[Exercise objective]
Where does the word "PRIVATE" appear in the data? Copy every line that holds it.

[Material provided]
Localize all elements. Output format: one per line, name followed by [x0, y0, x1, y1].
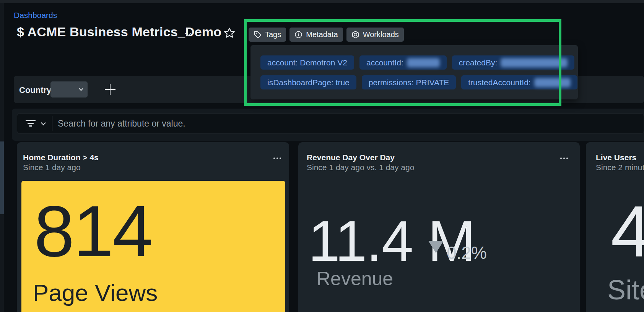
tag-pill-label: createdBy:: [459, 58, 497, 67]
chevron-down-icon: [79, 86, 83, 91]
widget-timerange: Since 1 day ago: [23, 163, 81, 172]
tags-button-label: Tags: [265, 30, 281, 39]
widget-title: Live Users: [596, 153, 636, 162]
metadata-button[interactable]: Metadata: [289, 28, 343, 42]
breadcrumb-dashboards[interactable]: Dashboards: [14, 11, 57, 20]
widget-timerange: Since 1 day ago vs. 1 day ago: [307, 163, 414, 172]
tag-pill-label: trustedAccountId:: [468, 78, 530, 87]
metric-label: Revenue: [317, 269, 393, 288]
redacted-value: [534, 78, 571, 87]
metric-delta: 0.2%: [447, 242, 487, 263]
tags-panel: account: Demotron V2 accountId: createdB…: [250, 45, 578, 99]
workloads-icon: [351, 31, 359, 39]
tag-pill-account[interactable]: account: Demotron V2: [260, 55, 354, 70]
tag-pill-label: account: Demotron V2: [267, 58, 347, 67]
metric-label: Page Views: [33, 281, 158, 305]
widget-revenue-day-over-day: Revenue Day Over Day Since 1 day ago vs.…: [298, 142, 580, 312]
tag-pill-created-by[interactable]: createdBy:: [452, 55, 574, 70]
tag-pill-label: isDashboardPage: true: [267, 78, 350, 87]
country-filter-select[interactable]: [50, 81, 88, 98]
chevron-down-icon[interactable]: [41, 120, 46, 125]
search-input[interactable]: [58, 119, 644, 129]
tags-button[interactable]: Tags: [249, 28, 286, 42]
metric-value: 814: [34, 195, 152, 267]
workloads-button[interactable]: Workloads: [346, 28, 404, 42]
triangle-down-icon: [428, 241, 444, 253]
metadata-button-label: Metadata: [306, 30, 338, 39]
tags-row: account: Demotron V2 accountId: createdB…: [260, 55, 574, 70]
tag-pill-trusted-account-id[interactable]: trustedAccountId:: [461, 75, 577, 89]
window-top-edge: [0, 0, 644, 3]
left-scrollbar-thumb[interactable]: [0, 141, 4, 214]
country-filter-label: Country: [19, 85, 51, 95]
dashboard-page: Dashboards $ ACME Business Metrics_Demo …: [0, 0, 644, 312]
tag-pill-label: accountId:: [366, 58, 403, 67]
widget-timerange: Since 2 minutes ago: [596, 163, 644, 172]
metric-label: Site: [607, 276, 644, 304]
info-icon: [294, 31, 302, 39]
attribute-search-bar[interactable]: [17, 113, 644, 134]
tag-pill-is-dashboard-page[interactable]: isDashboardPage: true: [260, 75, 356, 89]
redacted-value: [407, 58, 440, 67]
widget-title: Revenue Day Over Day: [307, 153, 395, 162]
tag-icon: [254, 31, 262, 39]
widget-menu-button[interactable]: [273, 158, 281, 159]
billboard-warning-tile: 814 Page Views: [21, 181, 285, 312]
add-filter-button[interactable]: [102, 82, 118, 97]
tag-pill-account-id[interactable]: accountId:: [359, 55, 447, 70]
page-title[interactable]: $ ACME Business Metrics_Demo: [17, 24, 221, 39]
redacted-value: [501, 58, 568, 67]
widget-live-users: Live Users Since 2 minutes ago 4 Site: [586, 142, 644, 312]
filter-funnel-icon[interactable]: [26, 120, 36, 127]
widget-title: Home Duration > 4s: [23, 153, 99, 162]
meta-toolbar: Tags Metadata Workloads: [249, 28, 404, 42]
tag-pill-label: permissions: PRIVATE: [369, 78, 449, 87]
widget-menu-button[interactable]: [560, 158, 568, 159]
tags-row: isDashboardPage: true permissions: PRIVA…: [260, 75, 577, 89]
tag-pill-permissions[interactable]: permissions: PRIVATE: [362, 75, 456, 89]
workloads-button-label: Workloads: [363, 30, 399, 39]
widget-home-duration: Home Duration > 4s Since 1 day ago 814 P…: [17, 142, 289, 312]
divider: [52, 116, 52, 131]
star-favorite-icon[interactable]: [223, 27, 236, 39]
search-section: [12, 109, 644, 141]
metric-value: 4: [611, 195, 644, 268]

[Result of this task]
tag-pill-label: permissions: PRIVATE: [369, 78, 449, 87]
tag-pill-permissions[interactable]: permissions: PRIVATE: [362, 75, 456, 89]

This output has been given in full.